Although several numerical simulations have been reported in the literature, twin jet impingement has been studied only for a very small range of parameters. Also, there is paucity of results for parameters that result in inclined fountain flow in contrast to symmetrical fountain flow. Inclined fountain flow has more engineering importance since impinging jets are difficult to be controlled as completely identical.

In this study, RANS equations with realizable k-ε [14] and Wray-Agarwal (WA) [15] turbulence models are used to conduct numerical simulations of twin impinging jets. The range of parameters considered include the inlet jet Reynolds number from 2 × 10⁴ to 8 × 10⁴, distance between centerlines of twinjet from 1.4D to 16D, and ratio of Reynolds number between the two jets from 1 to 4. Velocity and pressure fields are computed and analyzed.
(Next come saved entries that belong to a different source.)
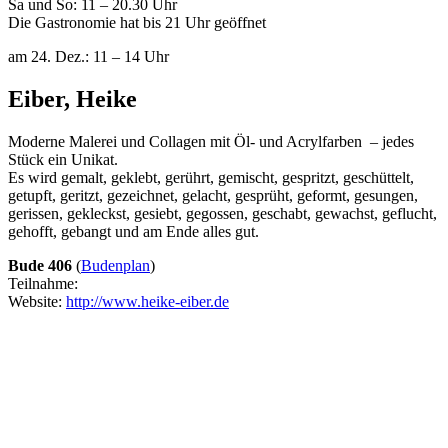
Sa und So: 11 – 20.30 Uhr
Die Gastronomie hat bis 21 Uhr geöffnet
am 24. Dez.: 11 – 14 Uhr
Eiber, Heike
Moderne Malerei und Collagen mit Öl- und Acrylfarben – jedes
Stück ein Unikat.
Es wird gemalt, geklebt, gerührt, gemischt, gespritzt, geschüttelt,
getupft, geritzt, gezeichnet, gelacht, gesprüht, geformt, gesungen,
gerissen, gekleckst, gesiebt, gegossen, geschabt, gewachst, geflucht,
gehofft, gebangt und am Ende alles gut.
Bude 406
(
Budenplan
)
Teilnahme:
Website:
http://www.heike-eiber.de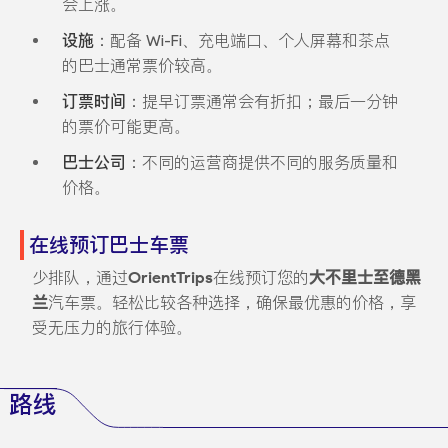
会上涨。
设施
：配备 Wi-Fi、充电端口、个人屏幕和茶点
的巴士通常票价较高。
订票时间
：提早订票通常会有折扣；最后一分钟
的票价可能更高。
巴士公司
：不同的运营商提供不同的服务质量和
价格。
在线预订巴士车票
少排队，通过
OrientTrips
在线预订您的
大不里士至德黑
兰
汽车票。轻松比较各种选择，确保最优惠的价格，享
受无压力的旅行体验。
路线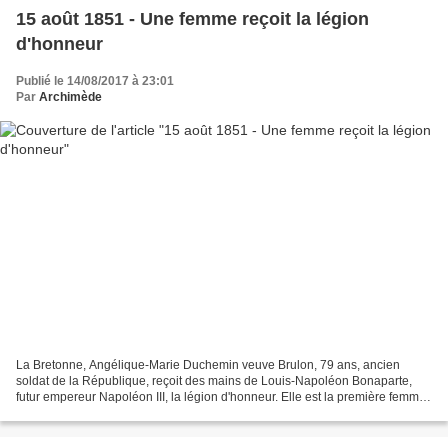
15 août 1851 - Une femme reçoit la légion
d'honneur
Publié le 14/08/2017 à 23:01
Par
Archimède
La Bretonne, Angélique-Marie Duchemin veuve Brulon, 79 ans, ancien
soldat de la République, reçoit des mains de Louis-Napoléon Bonaparte,
futur empereur Napoléon III, la légion d'honneur. Elle est la première femme
à recevoir cette décoration qui a été...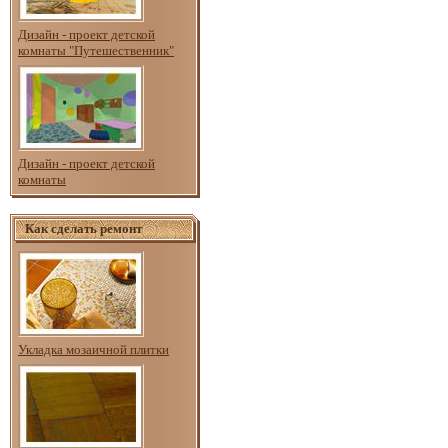
Дизайн - проект детской
комнаты "Путешественник"
Дизайн - проект детской
комнаты
Как сделать ремонт
Укладка мозаичной плитки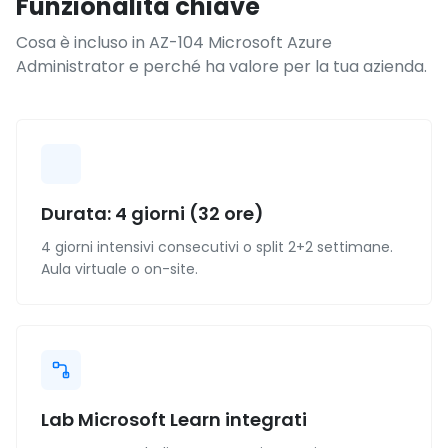
Funzionalità chiave
Cosa è incluso in AZ-104 Microsoft Azure
Administrator e perché ha valore per la tua azienda.
Durata: 4 giorni (32 ore)
4 giorni intensivi consecutivi o split 2+2 settimane.
Aula virtuale o on-site.
Lab Microsoft Learn integrati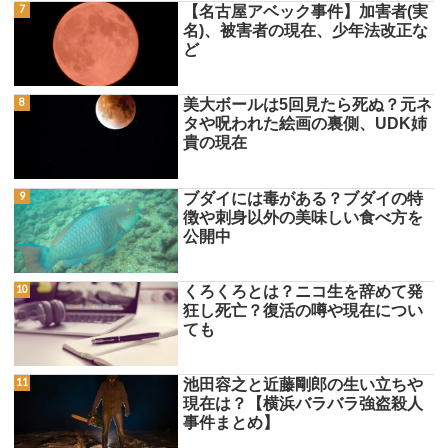
【名古屋アベック事件】加害者(実
名)、被害者の現在、少年法改正な
ど
美大ボールは5回見たら死ぬ？元ネ
タや呪われた絵画の裏側、UDK姉
貴の現在
ブダイには毒がある？ブダイの特
徴や刺身以外の美味しい食べ方を
公開中
くろくろとは？ニコ生を辞めて発
狂し死亡？復活の噂や現在につい
ても
池田容之と近藤剛郎の生い立ちや
現在は？【横浜バラバラ強盗殺人
事件まとめ】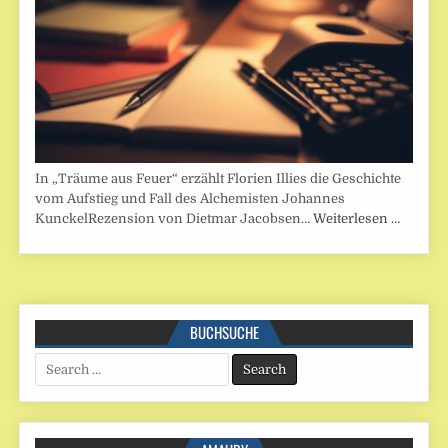
In „Träume aus Feuer“ erzählt Florien Illies die Geschichte
vom Aufstieg und Fall des Alchemisten Johannes
KunckelRezension von Dietmar Jacobsen…
Weiterlesen …
BUCHSUCHE
Search
for: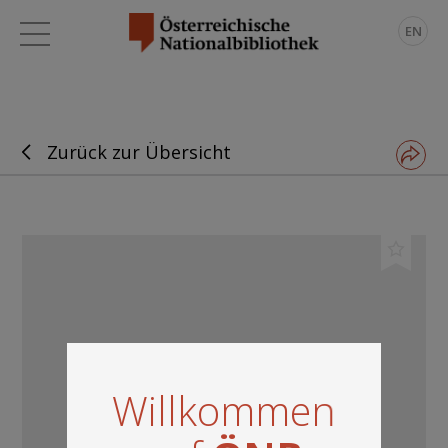
EN
Zurück zur Übersicht
Willkommen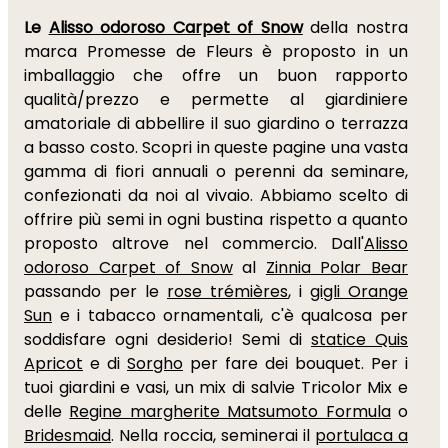
Le
Alisso odoroso Carpet of Snow
della nostra
marca Promesse de Fleurs è proposto in un
imballaggio che offre un buon rapporto
qualità/prezzo e permette al giardiniere
amatoriale di abbellire il suo giardino o terrazza
a basso costo. Scopri in queste pagine una vasta
gamma di fiori annuali o perenni da seminare,
confezionati da noi al vivaio. Abbiamo scelto di
offrire più semi in ogni bustina rispetto a quanto
proposto altrove nel commercio. Dall'
Alisso
odoroso Carpet of Snow
al
Zinnia Polar Bear
passando per le
rose trémières
, i
gigli Orange
Sun
e i tabacco ornamentali, c'è qualcosa per
soddisfare ogni desiderio! Semi di
statice Quis
Apricot
e di
Sorgho
per fare dei bouquet. Per i
tuoi giardini e vasi, un mix di salvie Tricolor Mix e
delle
Regine margherite Matsumoto Formula
o
Bridesmaid
. Nella roccia, seminerai il
portulaca a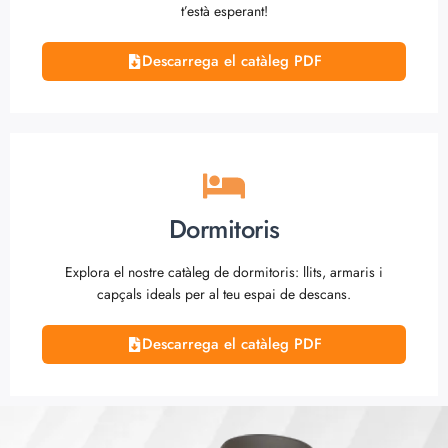
t’està esperant!
Descarrega el catàleg PDF
Dormitoris
Explora el nostre catàleg de dormitoris: llits, armaris i
capçals ideals per al teu espai de descans.
Descarrega el catàleg PDF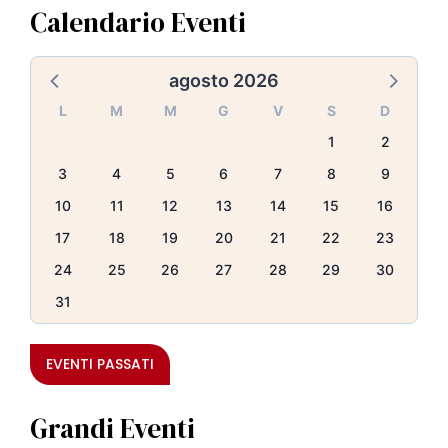
Calendario Eventi
agosto 2026
L
M
M
G
V
S
D
1
2
3
4
5
6
7
8
9
10
11
12
13
14
15
16
17
18
19
20
21
22
23
24
25
26
27
28
29
30
31
EVENTI PASSATI
Grandi Eventi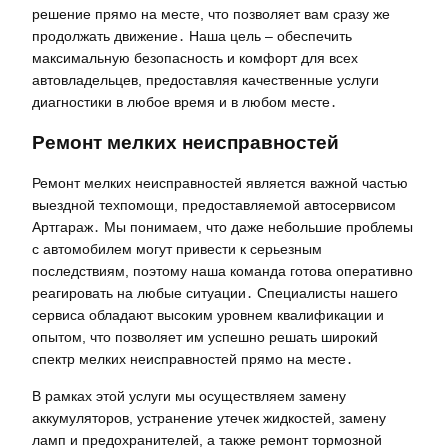
решение прямо на месте, что позволяет вам сразу же
продолжать движение․ Наша цель – обеспечить
максимальную безопасность и комфорт для всех
автовладельцев, предоставляя качественные услуги
диагностики в любое время и в любом месте․
Ремонт мелких неисправностей
Ремонт мелких неисправностей является важной частью
выездной техпомощи, предоставляемой автосервисом
Артгараж․ Мы понимаем, что даже небольшие проблемы
с автомобилем могут привести к серьезным
последствиям, поэтому наша команда готова оперативно
реагировать на любые ситуации․ Специалисты нашего
сервиса обладают высоким уровнем квалификации и
опытом, что позволяет им успешно решать широкий
спектр мелких неисправностей прямо на месте․
В рамках этой услуги мы осуществляем замену
аккумуляторов, устранение утечек жидкостей, замену
ламп и предохранителей, а также ремонт тормозной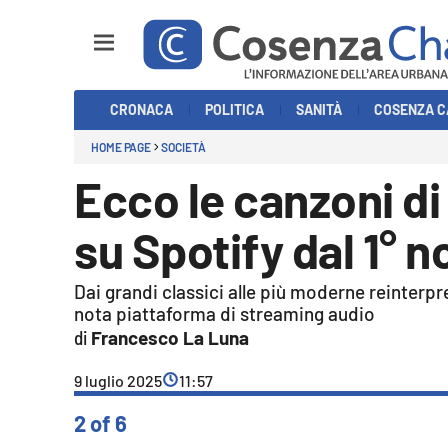
Sezioni
CRONACA
POLITICA
SANITÀ
COSENZA C
Cronaca
HOME PAGE
SOCIETÀ
Ecco le canzoni di
Politica
Cosenza Calcio
su Spotify dal 1° 
Economia e Lavoro
Dai grandi classici alle più moderne reinterpr
nota piattaforma di streaming audio
Italia Mondo
Francesco La Luna
Sanità
9 luglio 2025
11:57
2 of 6
Sport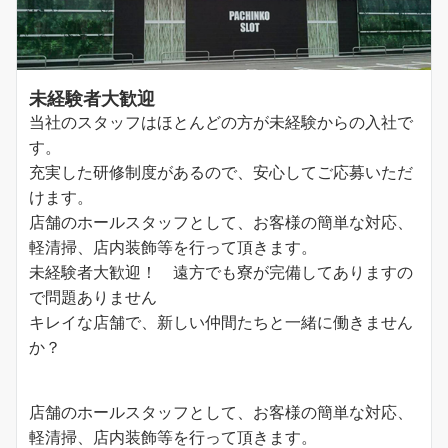
未経験者大歓迎
当社のスタッフはほとんどの方が未経験からの入社で
す。
充実した研修制度があるので、安心してご応募いただ
けます。
店舗のホールスタッフとして、お客様の簡単な対応、
軽清掃、店内装飾等を行って頂きます。
未経験者大歓迎！ 遠方でも寮が完備してありますの
で問題ありません
キレイな店舗で、新しい仲間たちと一緒に働きません
か？
店舗のホールスタッフとして、お客様の簡単な対応、
軽清掃、店内装飾等を行って頂きます。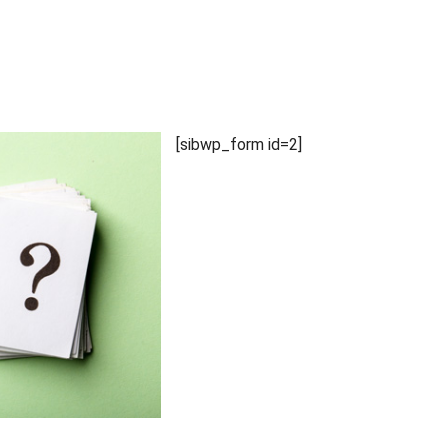
[sibwp_form id=2]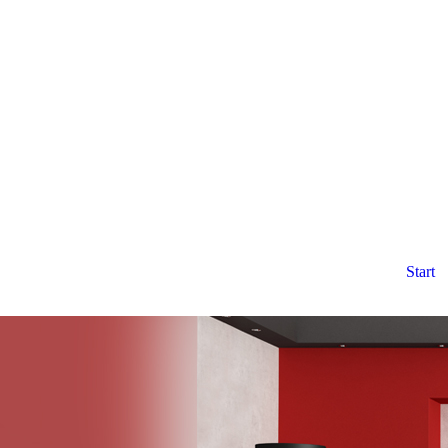
Start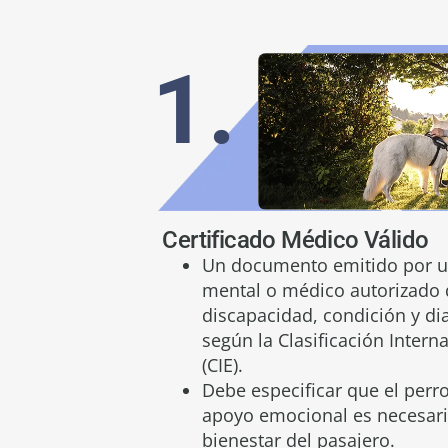
1.
Certificado Médico Válido
Un documento emitido por un
mental o médico autorizado 
discapacidad, condición y dia
según la Clasificación Inter
(CIE).
Debe especificar que el perr
apoyo emocional es necesario
bienestar del pasajero.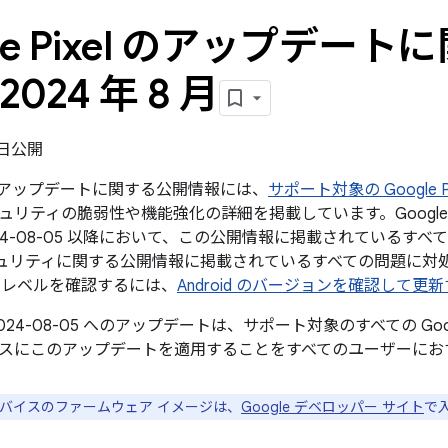
gle Pixel のアップデー
2024 年 8 月
6 日公開
xel のアップデートに関する公開情報には、
サポート対象の Google Pi
ュリティの脆弱性や機能強化の詳細を掲載しています。Google
24-08-05 以降において、この公開情報に掲載されているすべての
 のセキュリティに関する公開情報に掲載されているすべての問題に
チレベルを確認するには、
Android のバージョンを確認して更
024-08-05 へのアップデートは、サポート対象のすべての Go
スにこのアップデートを適用することをすべてのユーザーにお
e デバイスのファームウェア イメージは、
Google デベロッパー サイト
で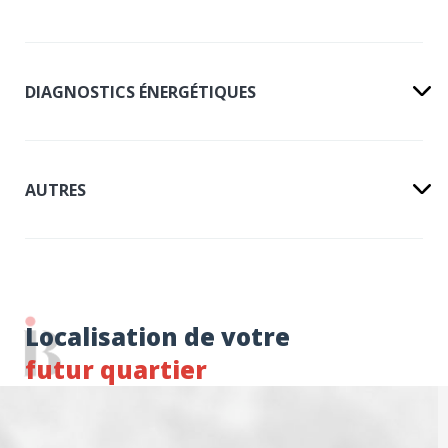
DIAGNOSTICS ÉNERGÉTIQUES
AUTRES
Localisation de votre
futur quartier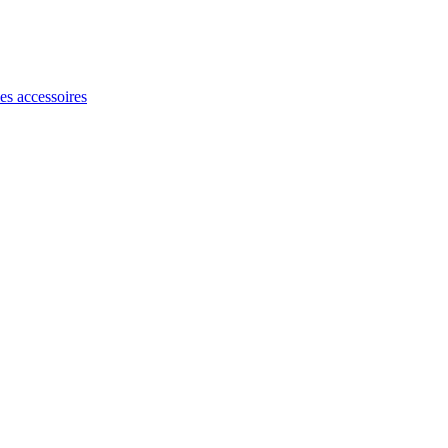
les accessoires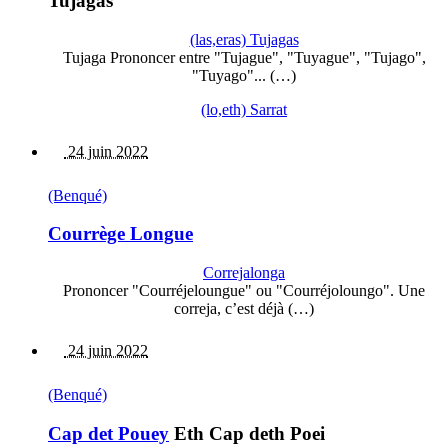
Tujagas
(las,eras) Tujagas
Tujaga Prononcer entre "Tujague", "Tuyague", "Tujago",
"Tuyago"... (…)
(lo,eth) Sarrat
24 juin 2022
(Benqué)
Courrège Longue
Correjalonga
Prononcer "Courréjeloungue" ou "Courréjoloungo". Une
correja, c’est déjà (…)
24 juin 2022
(Benqué)
Cap det Pouey
Eth Cap deth Poei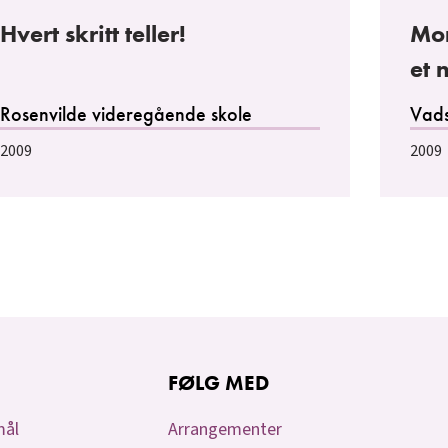
Hvert skritt teller!
Mor
et 
Rosenvilde videregående skole
Vads
2009
2009
FØLG MED
mål
Arrangementer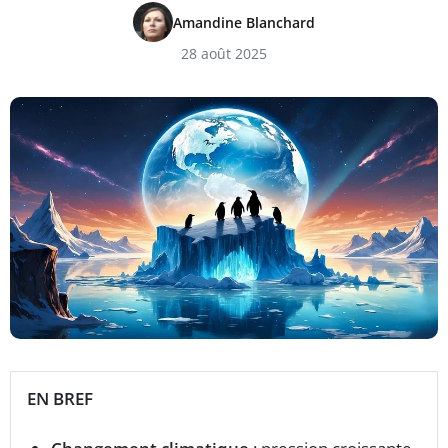
Amandine Blanchard
28 août 2025
EN BREF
2. Numerical Method and Validation

2.1. Physical Model

The computational domain is a cuboid with length × width × height = 5000 mm × 1000 mm × 400 mm as shown in Figure 1a. The physical model is very similar in all cases computed, except there are changes in some parameters. In most cases, D, diameter of the jet, is fixed at 0.02 m and impingement height H from jets exit to the ground is fixed at a distance of 3D. The distance between the centerline of jets, S is changed between various cases.

Since the physical model is not complex, a structured grid was generated by ICEM CFD, which is part of ANSYS 18.2 software, Canonsburg, PA, USA. The mesh was refined in regions with large velocity gradients including the areas near the impingement plane, near the interior surface of the pipe from which the jet exits, and in the fountain region resulting from the twin-jet interaction. The size of the first mesh layer is $1\times {10}^{-4}$ m from the interior surface of the pipe and is $1\times {10}^{-5}$ m from the impingement plane in order to ensure that y+ <1. Around a pipe, a cuboid block with square cross-section is created. In this block, three layers of O-grid are generated: The edge of the first layer of O-grid is associated with the exterior surface of the pipe; the second layer of O-grid is associated with the interior surface of the pipe; and the grids inside the third O-grid are adapted to the flow in the pipe. Figure 2 shows the grid refinement regions when the distance between the jets is 16D. Figure 3 shows the grid quality distribution. The mesh independence of the solution study was performed for 90 degree single jet impingement case and a fountain formation case with twin-jet impingement at 90 degree by computing the solution on a coarse, medium and fine mesh. Medium mesh was found to be accurate and efficient and was selected in all single and twin-jet computations reported in this paper.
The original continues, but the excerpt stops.